Domenic 23 Oct 2023 9:59 UTC
8 points
4
on: Trying to understand John Wentworth’s research agenda
I’ve had a hard time connecting John’s work to anything real. It’s all over Bayes nets, with some (apparently obviously true https://www.lesswrong.com/posts/2WuSZo7esdobiW2mr/the-lightcone-theorem-a-better-foundation-for-natural?commentId=K5gPNyavBgpGNv4m3 ) theorems coming out of it.

In contrast, look at work like Anthropic’s superposition solution, or the representation engineering paper from CAIS. If someone told me “I’m interested in identifying the natural abstractions AIs use when producing their output”, that is the kind of work I’d expect. It’s on actual LLMs! (Or at least “LMs”, for the Anthropic paper.) They identified useful concepts like “truth-telling” or “Arabic”!

In John’s work, his prose often promises he’ll point to useful concepts like different physics models, but the results instead seem to operate on the level of random variables and causal diagrams. I’d love to see any sign this work is applicable toward real-world AI systems, and can, e.g., accurately identify what abstractions GPT-2 or LLaMA are using.

Domenic 9 Oct 2023 5:35 UTC
3 points
0
on: Peacewagers so Far
Interesting post. One small area where I might have a useful insight:
A lot of online multiplayer games rest on the appeal of their character design. Think of Smash Bros, Overwatch, or League of Legends. Characters’ unique abilities give rise to a dense hypergraphs of strategic relationships which players will want to learn the whole of.
But in these games, a character cannot have unique motivations. They’ll have a backstory that alludes to some, but in the game, that will be forgotten. Instead, every mind will be turned towards just one game and one goal: Kill the other team, whoever they are. MostPointsWins forbids the expression of the most interesting dimensions of personality.

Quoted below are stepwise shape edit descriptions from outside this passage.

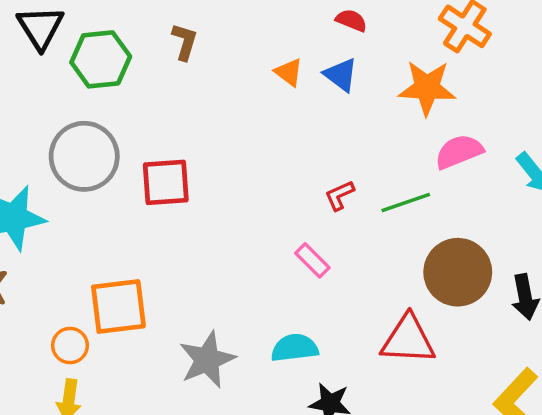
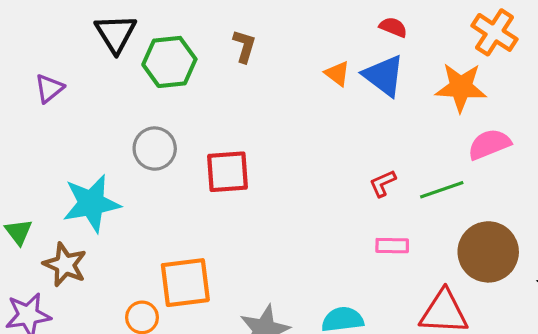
blue triangle: (341, 75) -> (384, 76), size x1.4
gray circle: (84, 156) -> (155, 149), size x0.7
pink rectangle: (312, 260) -> (392, 246), moved, turned -44

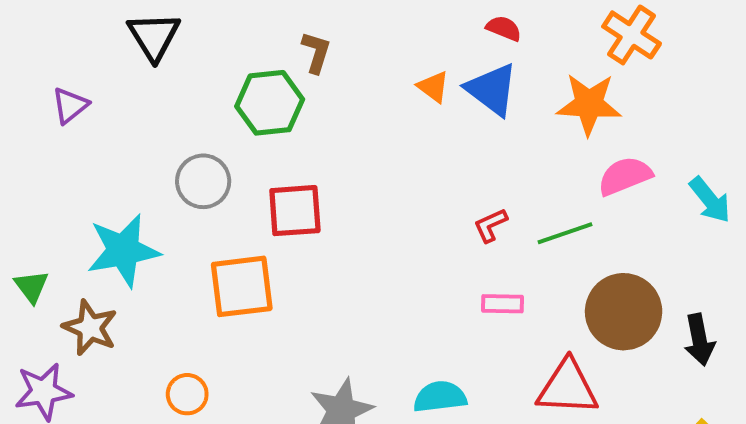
green hexagon: (169, 62) -> (270, 103), moved
orange square: (185, 283) -> (242, 286), moved

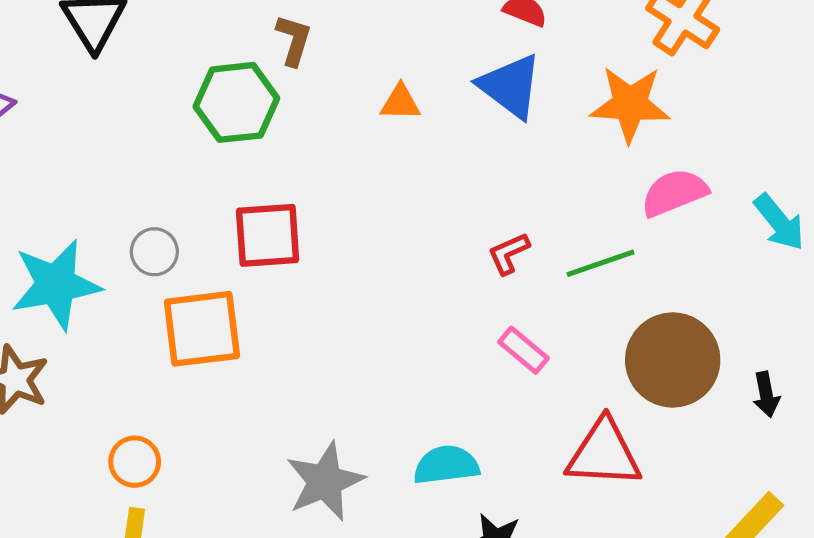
orange triangle: (433, 87) -> (400, 102), moved, turned -36
gray circle: (203, 181) -> (154, 252), moved, size x0.7
pink rectangle: (502, 304) -> (523, 350), turned 39
black arrow: (699, 340) -> (766, 394), size x0.7

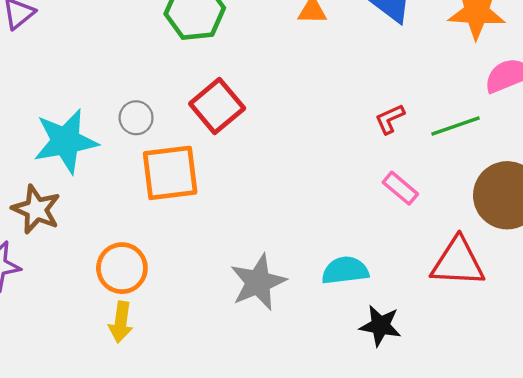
red square: (268, 235) -> (217, 106), turned -36
orange circle: (135, 462) -> (122, 268), size x1.4

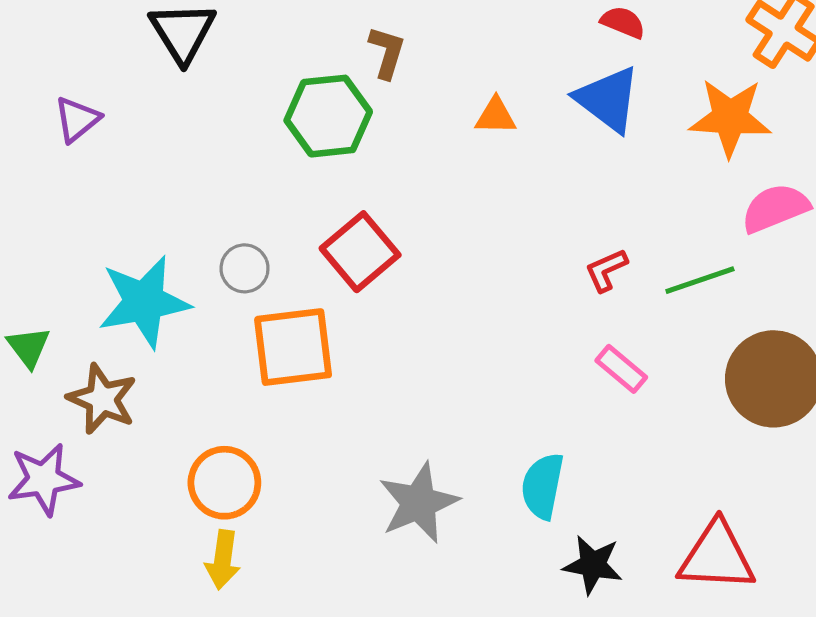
red triangle: (458, 262) -> (717, 556), moved
cyan semicircle: (345, 270) -> (543, 486), turned -72

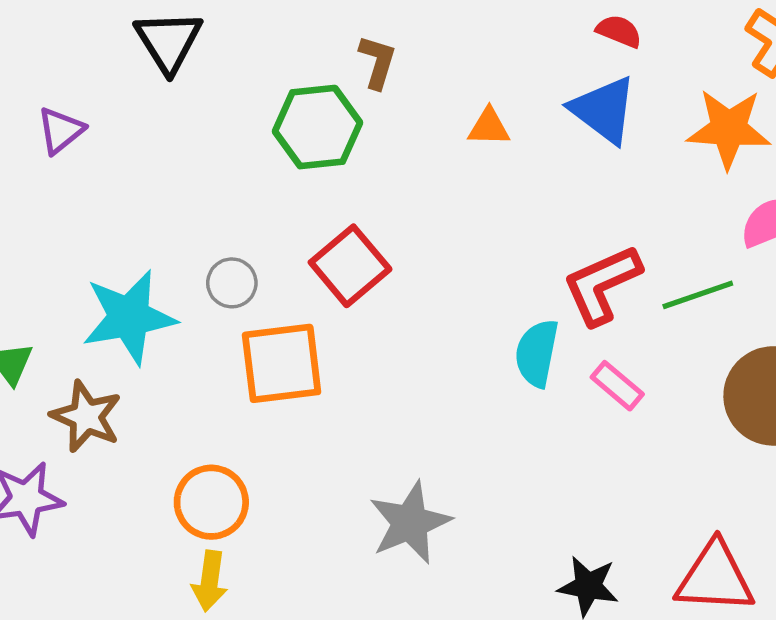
red L-shape: (606, 270) -> (602, 285), size x1.8
cyan semicircle: (543, 486) -> (537, 353), moved

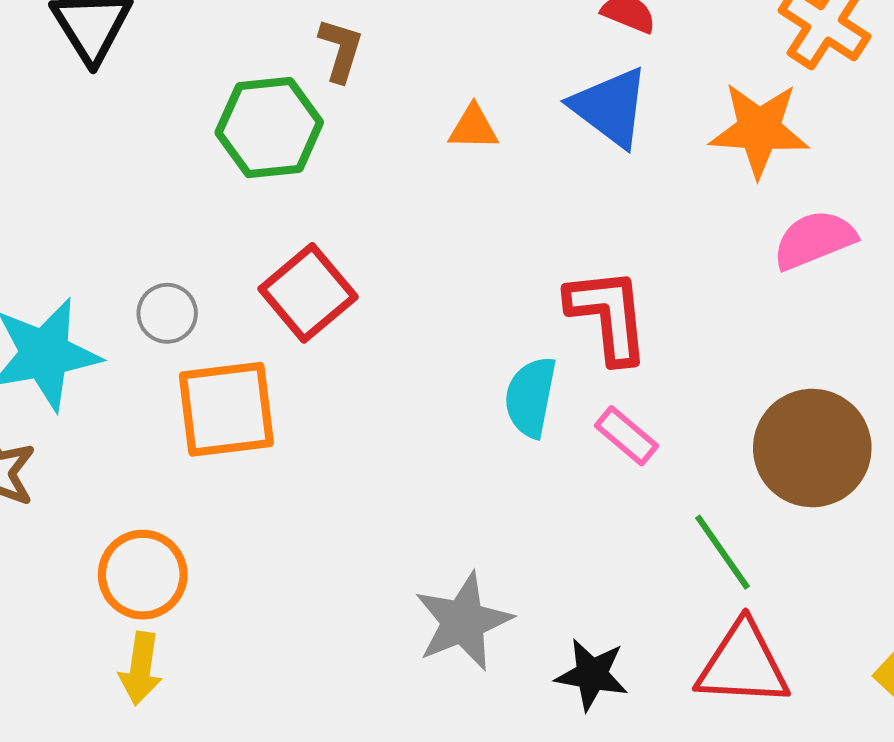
red L-shape: (602, 285) -> (608, 315), turned 108
green line: (698, 295) -> (722, 552), moved, turned 74
gray star: (410, 523) -> (463, 622), moved

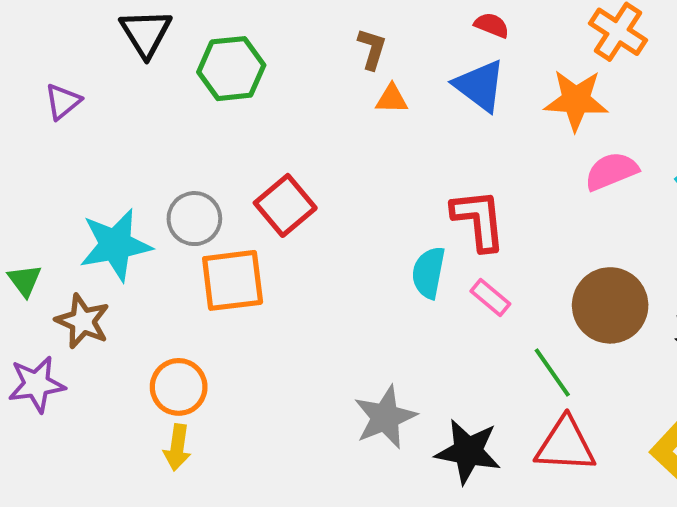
brown L-shape: (341, 50) -> (372, 49), moved
green hexagon: (269, 128) -> (231, 69), moved
gray circle: (167, 313) -> (194, 219), size x1.4
black star: (592, 675) -> (468, 451), size x1.4

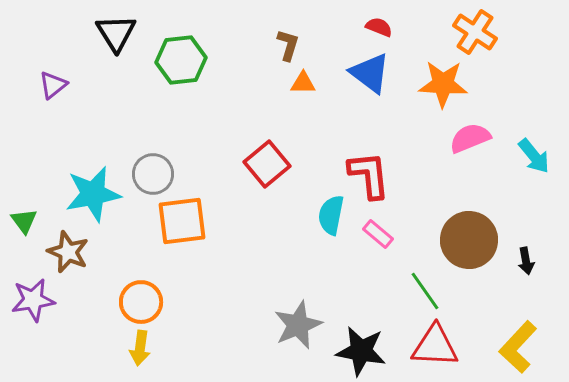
red square: (285, 205) -> (267, 164), moved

So imagine how much richer expressions of character could be if you had this whole other dimension of gameplay design to work with. That would be cohabitive.
Role-playing games, including online multiplayer RPGS (“MMORPGs”), often achieve this. In SWTOR, when I play my Empire-hating fallen-to-the-dark-side Jedi Knight, versus my heart-of-gold bounty hunter, or my murderously-insane Sith Inquisitor, I make very different choices even when faced with the same content. This is most-obviously manifest in the dialogue tree choices for the main story, but extends to other aspects of gameplay as well. Whether I take a stealth route or go on a murderous rampage; whether my character does all the side missions or jumps straight to the main objective; which companions I choose to bring along; and even what clothes I wear.

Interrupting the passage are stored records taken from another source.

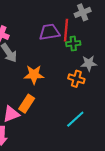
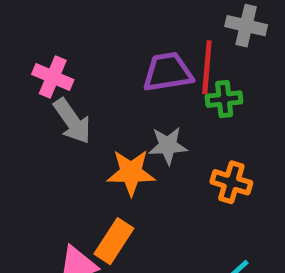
gray cross: (83, 12) -> (246, 26), turned 35
gray star: (89, 63) -> (168, 146), moved

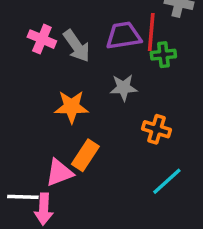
gray arrow: (72, 121) -> (77, 46), moved
orange star: (131, 172) -> (71, 107), moved
orange cross: (231, 182) -> (156, 129), moved

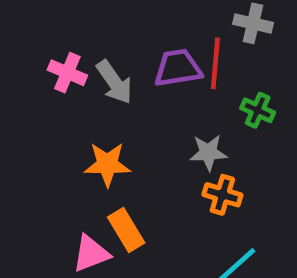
green cross: (163, 55) -> (258, 110), moved, turned 30
gray star: (124, 88) -> (208, 153), moved
orange rectangle: (85, 155) -> (126, 230), turned -64

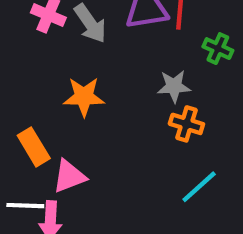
orange rectangle: (126, 230) -> (34, 147), moved

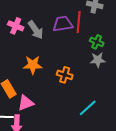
gray star: (174, 86) -> (98, 60), moved
orange cross: (186, 124) -> (65, 75), moved

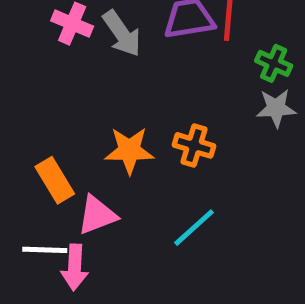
orange star: (33, 65) -> (129, 150), moved
cyan line: (88, 108) -> (194, 228), moved

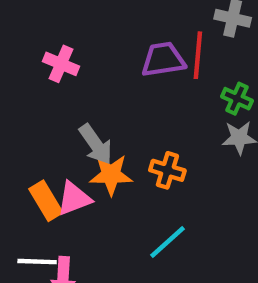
gray arrow: (122, 34) -> (96, 144), moved
pink triangle: (97, 215) -> (74, 199), moved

This role playing mostly does go out the window in the “most intense” parts of the game (PvP and raids). Although sometimes over voice chat we’ll briefly slip into character for fun, or compliment each other on a particularly on-point use of abilities. (“Just like a smuggler, to stun all the trash.”)
One key ingredient here is strong archetypes from an existing background (e.g. the Star Wars galaxy in my case, or the Warcraft universe in others, or maybe just fantasy in general). Another is the long-lasting investment and relationship one builds with their character, from design onward; I feel a lot more connection to my SWTOR characters than I do to the random personalities I pick up in any given Betrayal at House on the Hill session.
Anyway, maybe there’s something to learn here for your game design!